"It's a joy to be free again," Cornelius Dupree Jr. told a courtroom full of lawyers, courthouse staff, media members and several fellow DNA exonerees this morning during his very brief testimony. Dupree spent 30 years in jail serving time for a robbery and rape he did not commit, but the hearing that exonerated him took only a few minutes. He served the most time of any person exonerated by DNA in Dallas County. After the judge told him he was free to go, applause and cries of "All right!" erupted in the courtroom.
In 2006, the Innocence Project took on Dupree's case, and the organization's director, Barry Scheck, was on hand calling today "this glorious day." Surrounded by exonerees, Scheck said that "the men behind me are in an exclusive club" that no one should ever belong to -- those wrongly convicted by eyewitness testimony.
He spoke at length about the necessity of reforming witness identification procedures in the 82nd Texas Legislature, which begins next week.

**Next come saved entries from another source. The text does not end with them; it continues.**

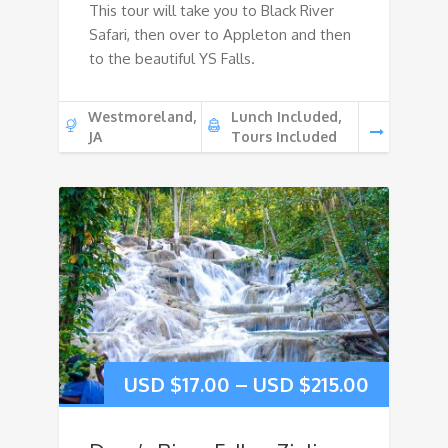
This tour will take you to Black River
Safari, then over to Appleton and then
to the beautiful YS Falls.
Westmoreland,
Lunch Included,
JA
Tours Included
USD $
17.00
–
USD $
215.00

"I'm sick and tired of coming to this place," Scheck half-joked, referring to trips to Dallas to represent wrongfully convicted inmates. He called upon the courtroom to "march in lockstep to Austin" to ask legislators to rethink the way witness identification works in Texas.
Dupree, who is 51 now but was 21 when he was incarcerated in 1980 after a fudged eyewitness lineup resulted in faulty eyewitness identification, smiled broadly during the proceedings but spoke of "mixed emotions" about his official declaration of innocence. He's been out on parole since July of last year and married his wife the day he was released.
Still, he told reporters, "Words really can't make up for what I lost." While serving time, he said, "it was only by the grace of God that I was able to sustain."